(TASK STATEMENT):
Return, word for word, every entry in the listing below, but not its images.
[[ EXCERPTED DATA open ]]
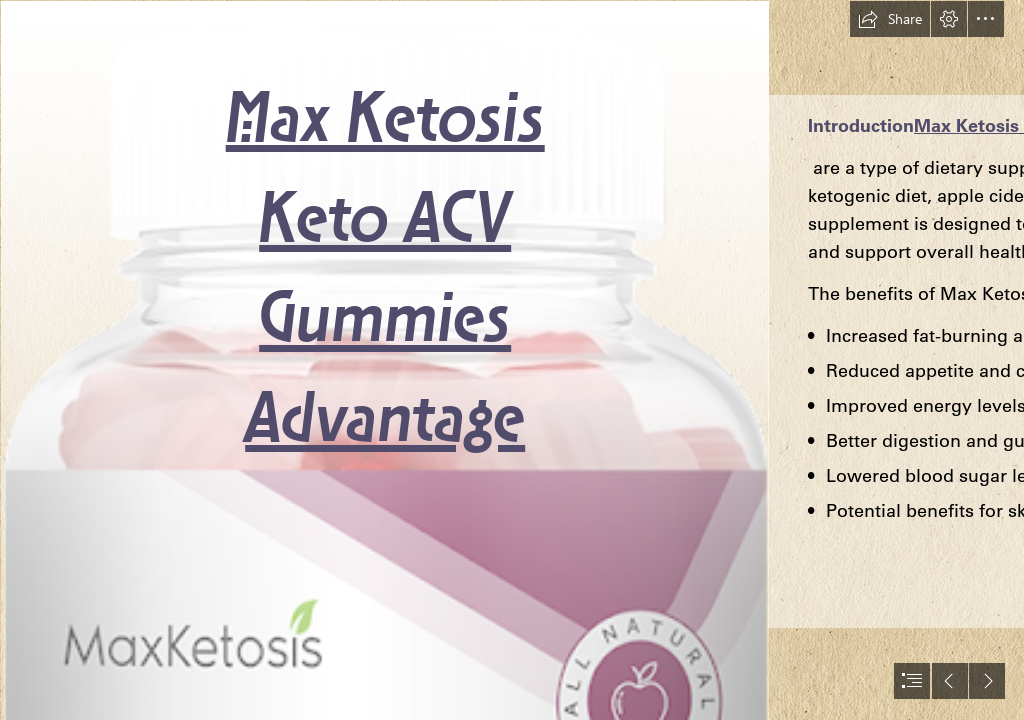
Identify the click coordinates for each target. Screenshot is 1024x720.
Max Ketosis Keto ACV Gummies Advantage (385, 272)
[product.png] (384, 360)
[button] (890, 19)
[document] (512, 360)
[[ EXCERPTED DATA closed ]]
(REPLY TO THE TASK):
Identify the click coordinates for each target. Screenshot is 1024x720.
Max Ketosis Keto ACV Gummies Advantage (385, 272)
[product.png] (384, 360)
[button] (890, 19)
[document] (512, 360)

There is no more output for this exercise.